Leetcode #1635: Hopper Company Queries I
In this guide, we solve Leetcode #1635 Hopper Company Queries I in Python and focus on the core idea that makes the solution efficient.
You will see the intuition, the step-by-step method, and a clean Python implementation you can use in interviews.
Problem Statement
Table: Drivers +-------------+---------+ | Column Name | Type | +-------------+---------+ | driver_id | int | | join_date | date | +-------------+---------+ driver_id is the primary key (column with unique values) for this table. Each row of this table contains the driver's ID and the date they joined the Hopper company.
Quick Facts
- Difficulty: Hard
- Premium: Yes
- Tags: Database
Intuition
The task is relational in nature, which maps cleanly to DataFrame operations in Python.
By treating tables as DataFrames, joins and group-bys become concise and readable.
Approach
Load the inputs as DataFrames and apply the appropriate merge, filter, or group-by.
Select or rename the columns to match the required output.
Steps:
- Load inputs as DataFrames.
- Apply merge/groupby/filter operations.
- Select the output columns.
Example
+-------------+---------+
| Column Name | Type |
+-------------+---------+
| driver_id | int |
| join_date | date |
+-------------+---------+
driver_id is the primary key (column with unique values) for this table.
Each row of this table contains the driver's ID and the date they joined the Hopper company.
Python Solution
import duckdb
import pandas as pd
def solution(drivers: pd.DataFrame, rides: pd.DataFrame, accepted_rides: pd.DataFrame) -> pd.DataFrame:
con = duckdb.connect()
con.register("Drivers", drivers)
con.register("Rides", rides)
con.register("AcceptedRides", accepted_rides)
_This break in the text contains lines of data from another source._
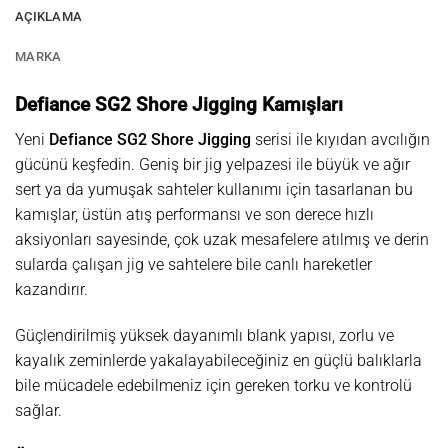
AÇIKLAMA
MARKA
Defiance SG2 Shore Jigging Kamışları
Yeni
Defiance SG2 Shore Jigging
serisi ile kıyıdan avcılığın
gücünü keşfedin. Geniş bir jig yelpazesi ile büyük ve ağır
sert ya da yumuşak sahteler kullanımı için tasarlanan bu
kamışlar, üstün atış performansı ve son derece hızlı
aksiyonları sayesinde, çok uzak mesafelere atılmış ve derin
sularda çalışan jig ve sahtelere bile canlı hareketler
kazandırır.
Güçlendirilmiş yüksek dayanımlı blank yapısı, zorlu ve
kayalık zeminlerde yakalayabileceğiniz en güçlü balıklarla
bile mücadele edebilmeniz için gereken torku ve kontrolü
sağlar.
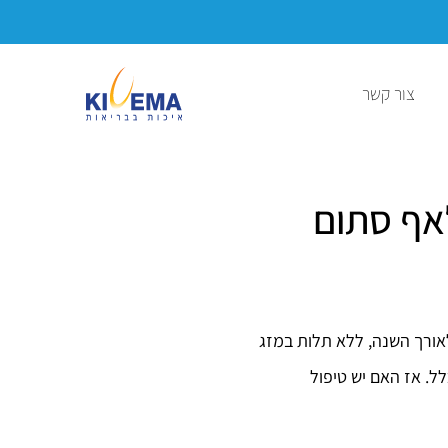
הירשמו לאתר ותהנו ממגוון מבצעים והנחו
צור קשר
לאף סתום
לאורך השנה, ללא תלות במזג
ל. אז האם יש טיפול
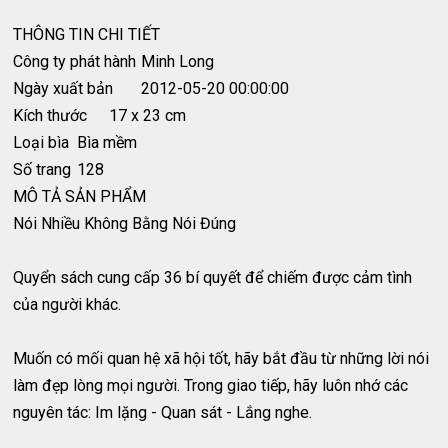
THÔNG TIN CHI TIẾT
Công ty phát hành
Minh Long
Ngày xuất bản
2012-05-20 00:00:00
Kích thước
17 x 23 cm
Loại bìa
Bìa mềm
Số trang
128
MÔ TẢ SẢN PHẨM
Nói Nhiều Không Bằng Nói Đúng
Quyển sách cung cấp 36 bí quyết để chiếm được cảm tình
của người khác.
Muốn có mối quan hệ xã hội tốt, hãy bắt đầu từ những lời nói
làm đẹp lòng mọi người. Trong giao tiếp, hãy luôn nhớ các
nguyên tác: Im lặng - Quan sát - Lắng nghe.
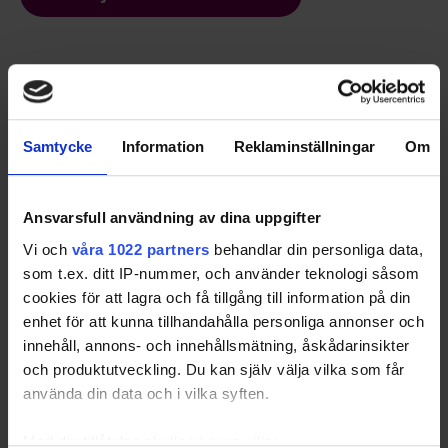
Börja med att fylla i formuläret
Beskriv vad du behöver hjälp med.
Samtycke
Information
Reklaminställningar
Om
Kom igång nu
Ansvarsfull användning av dina uppgifter
Vi och
våra 1022 partners
behandlar din personliga data,
som t.ex. ditt IP-nummer, och använder teknologi såsom
cookies för att lagra och få tillgång till information på din
Ta emot erbjudanden
enhet för att kunna tillhandahålla personliga annonser och
innehåll, annons- och innehållsmätning, åskådarinsikter
Jurister och advokater som vill hjälpa dig tar
och produktutveckling. Du kan själv välja vilka som får
kontakt för ett förutsättningslöst samtal.
använda din data och i vilka syften.
Med din tillåtelse skulle vi även vilja:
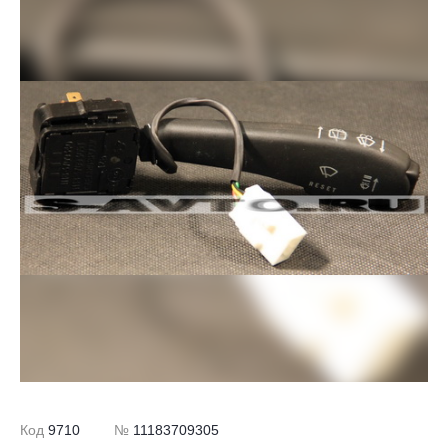
Код
9710
№
11183709305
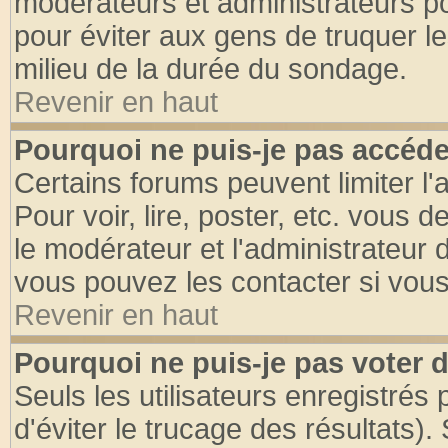
modérateurs et administrateurs pou
pour éviter aux gens de truquer l
milieu de la durée du sondage.
Revenir en haut
Pourquoi ne puis-je pas accéde
Certains forums peuvent limiter l'
Pour voir, lire, poster, etc. vous 
le modérateur et l'administrateur
vous pouvez les contacter si vous
Revenir en haut
Pourquoi ne puis-je pas voter
Seuls les utilisateurs enregistrés
d'éviter le trucage des résultats)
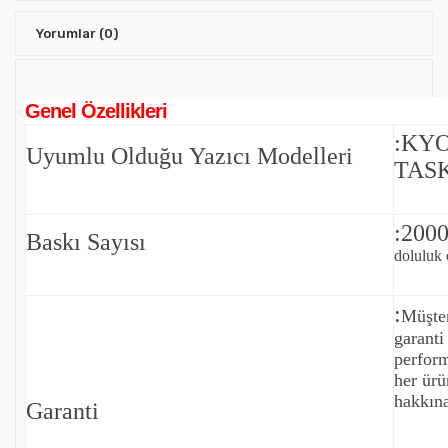
Yorumlar
(0)
Genel Özellikleri
:KY
Uyumlu Olduğu Yazıcı Modelleri
TASK
:2000
Baskı Sayısı
doluluk o
:
Müşte
garanti
perfor
her ürü
hakkına
Garanti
return con.execute("""WITH RECURSIVE
Months AS (
SELECT
1 AS month
UNION ALL
SELECT
month + 1
FROM Months
WHERE month < 12
),
Ride AS (
SELECT MONTH(requested_at) AS month, COUNT(1) AS cnt
FROM
Rides AS r
JOIN AcceptedRides AS a ON r.ride_id = a.ride_id AND YEAR(requested_at) = 2020
GROUP BY month
)
SELECT
m.month,
COUNT(driver_id) AS active_drivers,
IFNULL(r.cnt, 0) AS accepted_rides
FROM
Months AS m
LEFT JOIN Drivers AS d
ON (m.month >= MONTH(d.join_date) AND YEAR(d.join_date) = 2020) OR YEAR(d.join_date) < 2020
LEFT JOIN Ride AS r ON m.month = r.month
GROUP BY month;""").df()
Complexity
The time complexity is O(n log n) (typical). The space complexity is O(n).
Edge Cases and Pitfalls
Watch for boundary values, empty inputs, and duplicate values where applicable. If the problem involves ordering or constraints, confirm the invariant is preserved at every step.
Summary
This Python solution focuses on the essential structure of the problem and keeps the implementation interview-friendly while meeting the constraints.